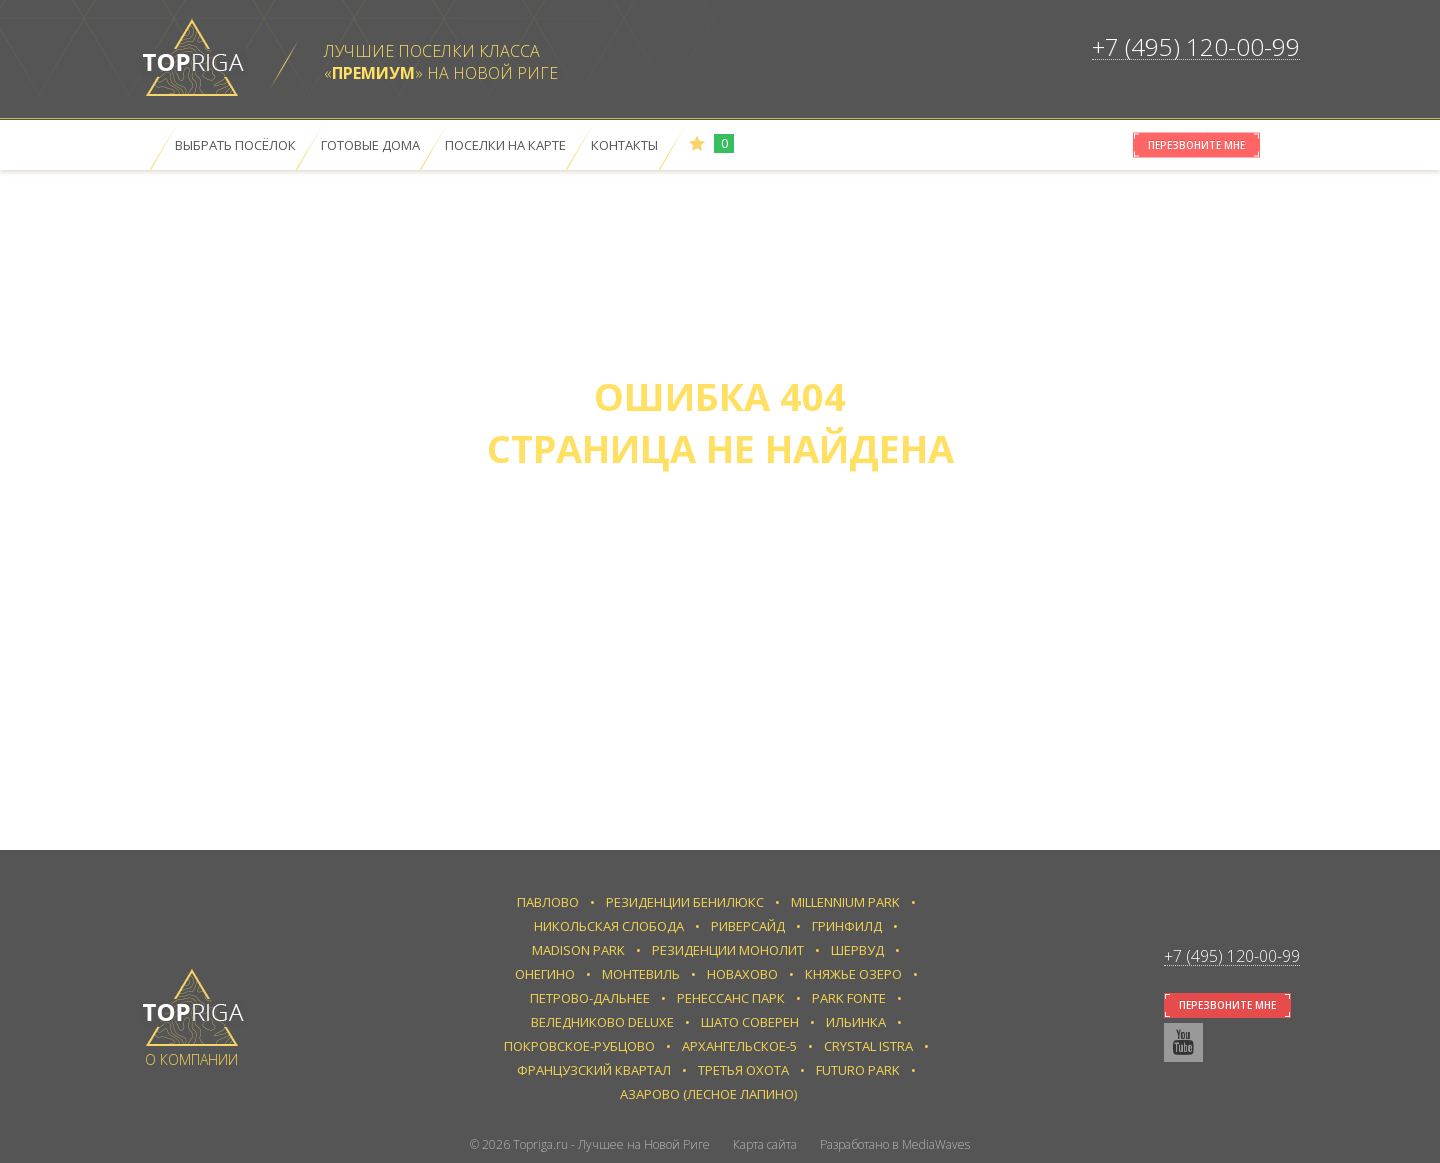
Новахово (742, 974)
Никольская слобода (609, 926)
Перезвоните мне (1196, 145)
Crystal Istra (868, 1046)
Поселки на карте (505, 145)
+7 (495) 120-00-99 (1196, 46)
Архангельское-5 (739, 1046)
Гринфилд (847, 926)
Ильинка (856, 1022)
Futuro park (858, 1070)
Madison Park (578, 950)
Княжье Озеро (853, 974)
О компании (191, 1059)
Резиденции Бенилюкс (685, 902)
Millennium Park (845, 902)
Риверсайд (748, 926)
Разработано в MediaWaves (895, 1144)
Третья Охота (743, 1070)
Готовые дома (370, 145)
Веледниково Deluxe (602, 1022)
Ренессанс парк (731, 998)
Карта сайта (765, 1144)
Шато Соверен (750, 1022)
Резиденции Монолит (728, 950)
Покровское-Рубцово (579, 1046)
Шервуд (857, 950)
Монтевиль (641, 974)
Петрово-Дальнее (590, 998)
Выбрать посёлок (235, 145)
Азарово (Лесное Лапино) (708, 1094)
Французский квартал (594, 1070)
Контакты (624, 145)
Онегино (545, 974)
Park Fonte (849, 998)
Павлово (548, 902)
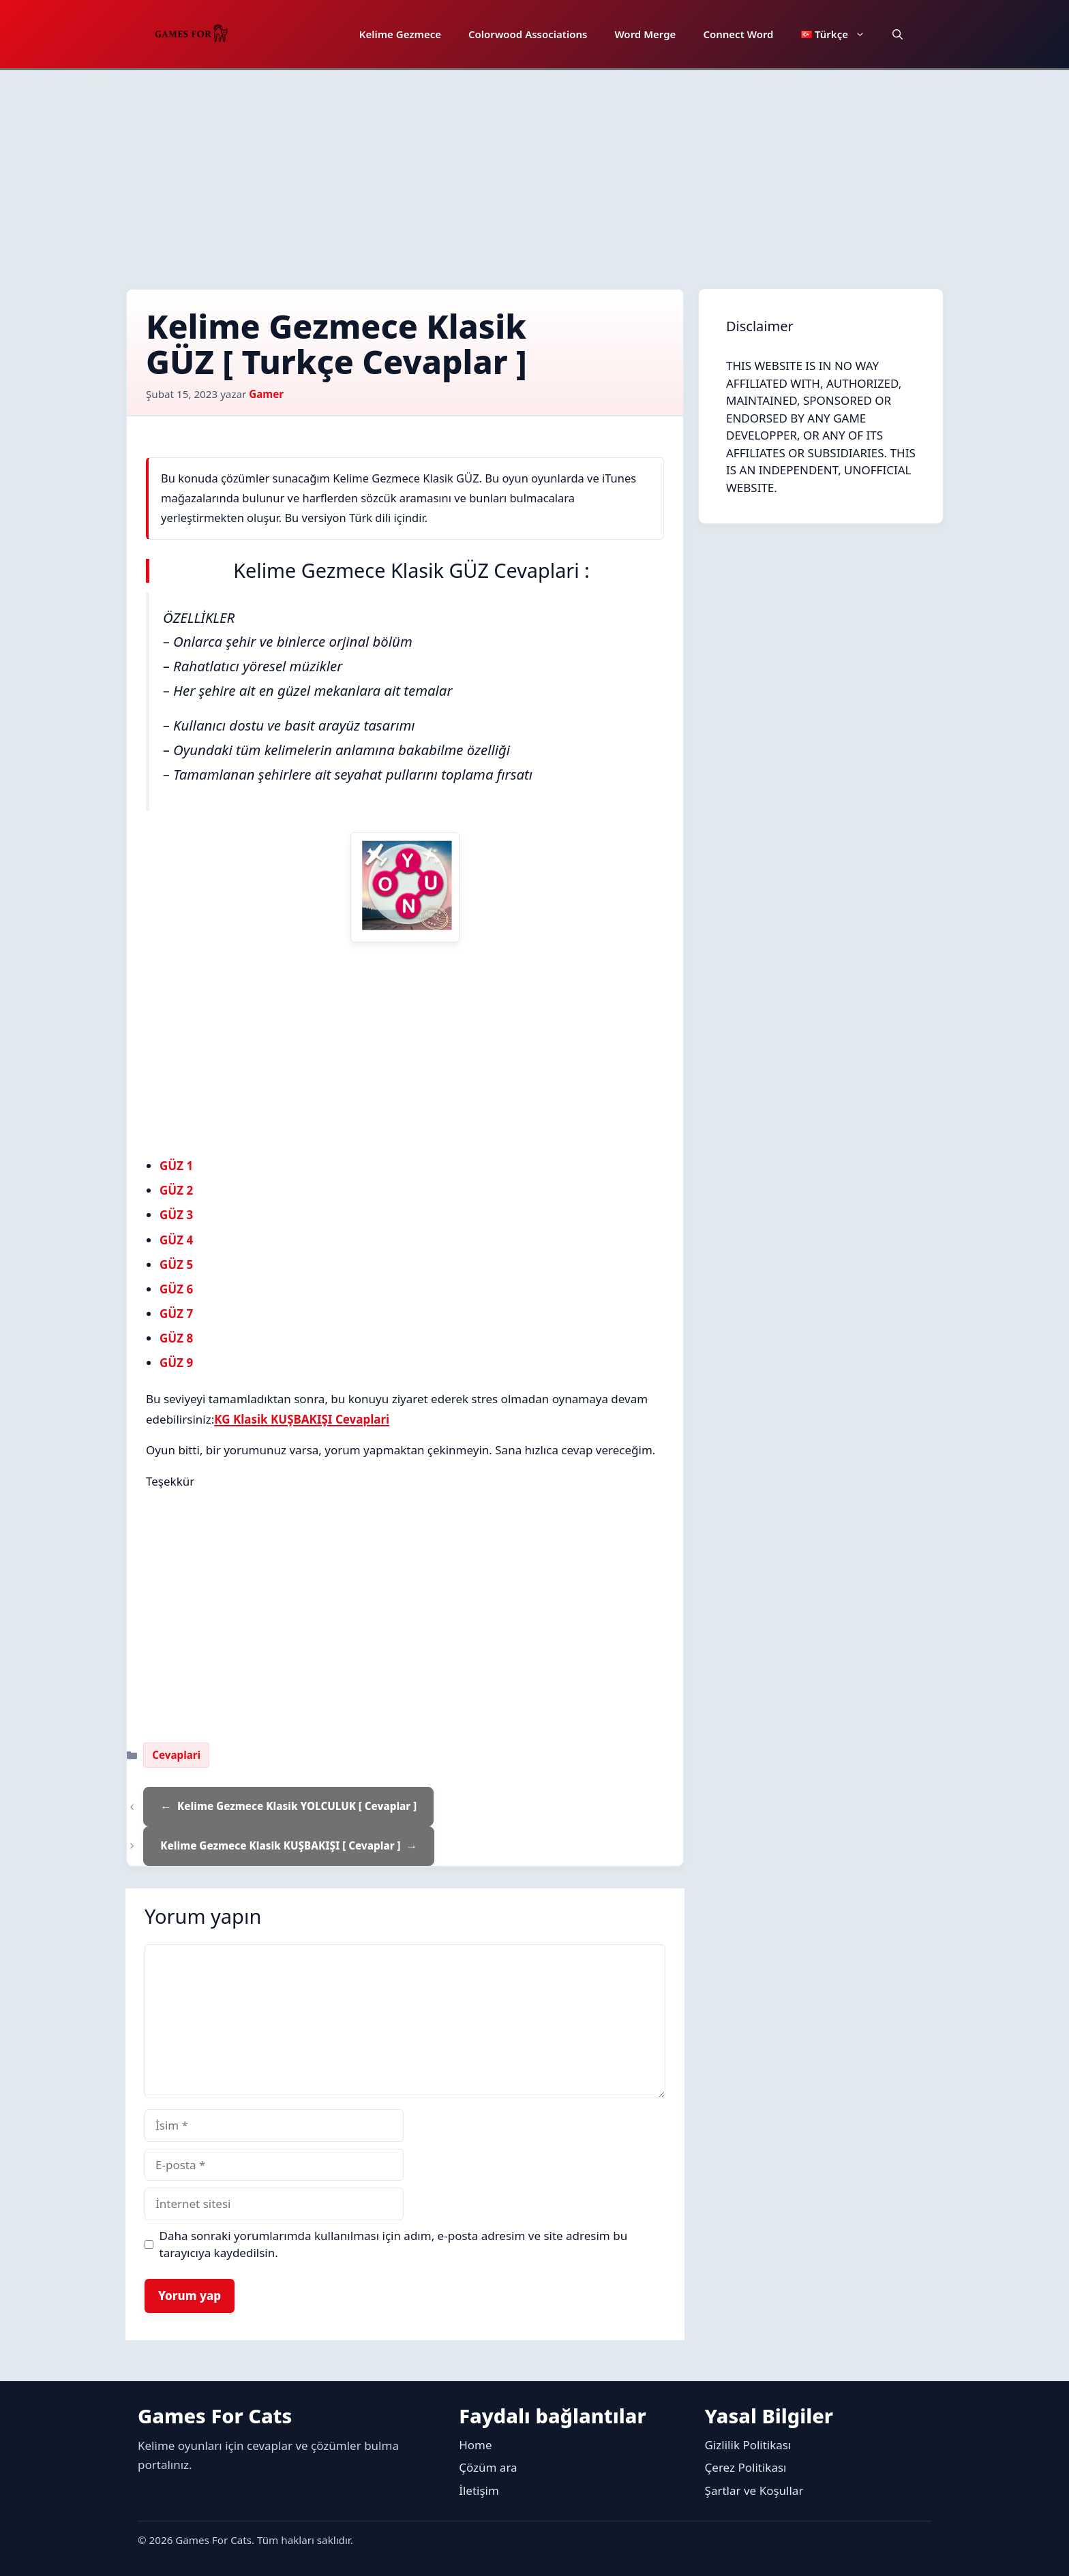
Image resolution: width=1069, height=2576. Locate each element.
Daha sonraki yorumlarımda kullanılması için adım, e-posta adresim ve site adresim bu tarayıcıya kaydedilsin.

Work to be completed:
What is needed is an exact copy of the lines from the one containing "Гринфилд (847, 926)" through the last line of the records, with every picture left out.

Response for this exercise:
Гринфилд (847, 926)
Ильинка (856, 1022)
Futuro park (858, 1070)
Madison Park (578, 950)
Княжье Озеро (853, 974)
О компании (191, 1059)
Резиденции Бенилюкс (685, 902)
Millennium Park (845, 902)
Риверсайд (748, 926)
Разработано в MediaWaves (895, 1144)
Третья Охота (743, 1070)
Готовые дома (370, 145)
Веледниково Deluxe (602, 1022)
Ренессанс парк (731, 998)
Карта сайта (765, 1144)
Шато Соверен (750, 1022)
Резиденции Монолит (728, 950)
Покровское-Рубцово (579, 1046)
Шервуд (857, 950)
Монтевиль (641, 974)
Петрово-Дальнее (590, 998)
Выбрать посёлок (235, 145)
Азарово (Лесное Лапино) (708, 1094)
Французский квартал (594, 1070)
Контакты (624, 145)
Онегино (545, 974)
Park Fonte (849, 998)
Павлово (548, 902)
Image resolution: width=1069, height=2576. Locate each element.
Daha sonraki yorumlarımda kullanılması için adım, e-posta adresim ve site adresim bu tarayıcıya kaydedilsin.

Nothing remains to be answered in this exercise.